Winner 1998

Travis

ITVS-TV, City People Productions

Under the extraordinary direction of the late filmmaker Richard Kotuk, the story of Travis Jefferies is told. Travis is a document of three years in the complex life of a remarkable child with full-blown AIDS, and the unwavering love and support of his grandmother, Mrs. Geneva Jefferies, who has committed herself fully to caring for her sick grandchild. Travis and Mrs. Jefferies live in the South Bronx, a place Mr. Kotuk tells us where there are more than 50,000 people with AIDS, almost 10 precent of whom are children and teenagers. It is a place where 7,000 children have been made orphans, their parents all victims of AIDS. But it is also a place where the community—family members, friends, and neighbors—accept, nurture, and protect Travis. Travis portrays the painful reality of pediatric AIDS—both its effect on the sufferer and his caregivers. There is heartbreak for Travis as he cries to go outside and play in the snow but cannot because the health risks are too great. There is despair for Mrs. Jefferies over the fact that many drugs that Travis must take have lost their effectiveness. But there is also radiance and an intelligence in Travis, who manages to find joy in his life of constant struggle through the help of his grandmother.
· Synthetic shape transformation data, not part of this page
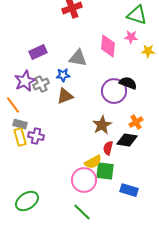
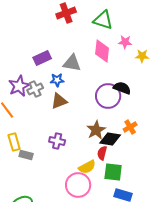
green triangle: (137, 15) -> (103, 20), moved
purple rectangle: (38, 52) -> (42, 58), moved
gray rectangle: (20, 124) -> (26, 155), moved
purple cross: (36, 136) -> (57, 141), moved
black diamond: (127, 140) -> (110, 139), moved
green square: (105, 171) -> (113, 172), moved

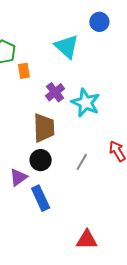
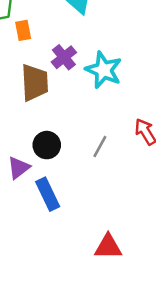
brown trapezoid: (44, 128) -> (35, 83), moved

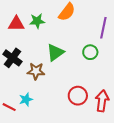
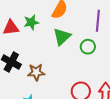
green triangle: (55, 52) -> (62, 37), moved

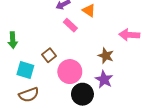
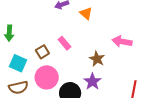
pink rectangle: (70, 25) -> (64, 43), moved
pink circle: (70, 72) -> (47, 77), moved

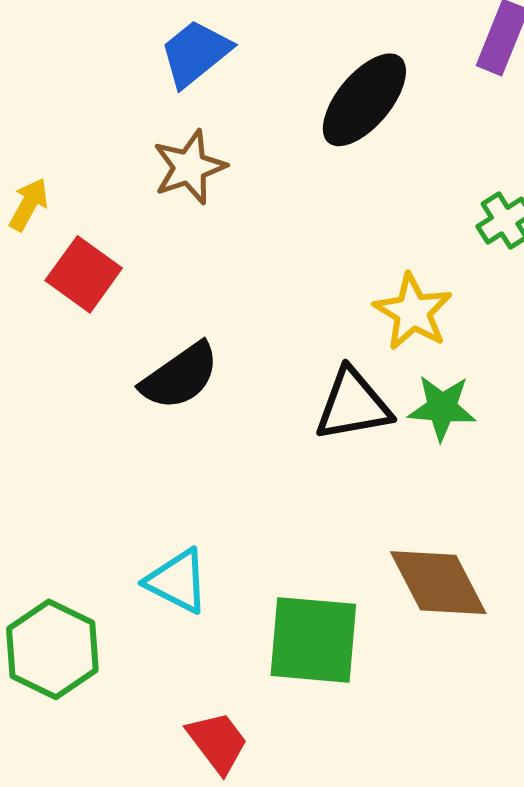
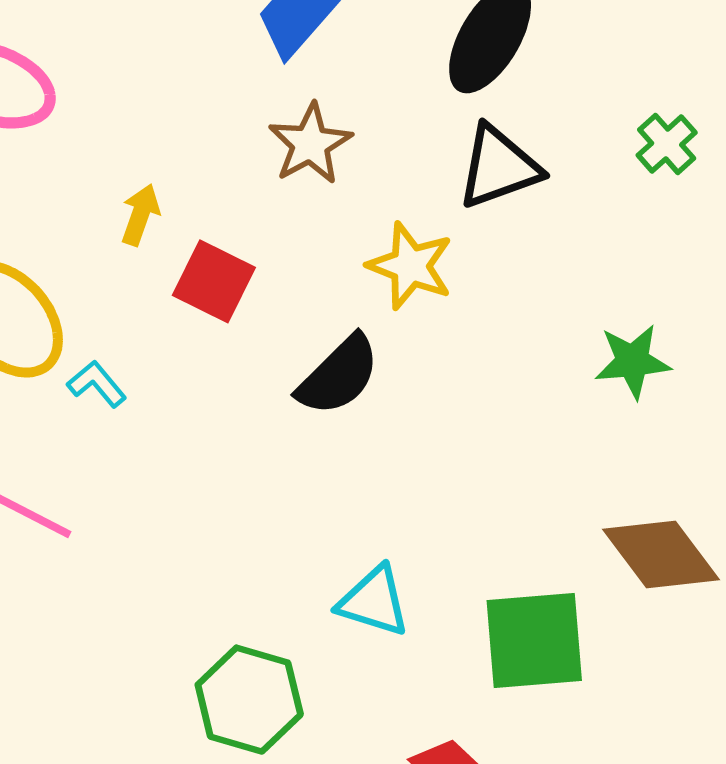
yellow star: (413, 312) -> (410, 266), moved
black triangle: (353, 405) -> (499, 167), moved

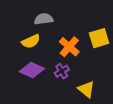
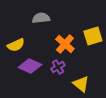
yellow semicircle: (31, 41) -> (16, 45), moved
It is ironic that the filmmaker died suddenly at age 55, not long after the completion of this project, and that today, Travis continues to enjoy a rich and robust life. In tribute to a documentarian who devoted his life’s work and ultimately, his life itself to the study of integration, education, racism, poverty, health care and AIDS, a Peabody Award to Richard Kotuk, ITVS and City People Productions for Travis.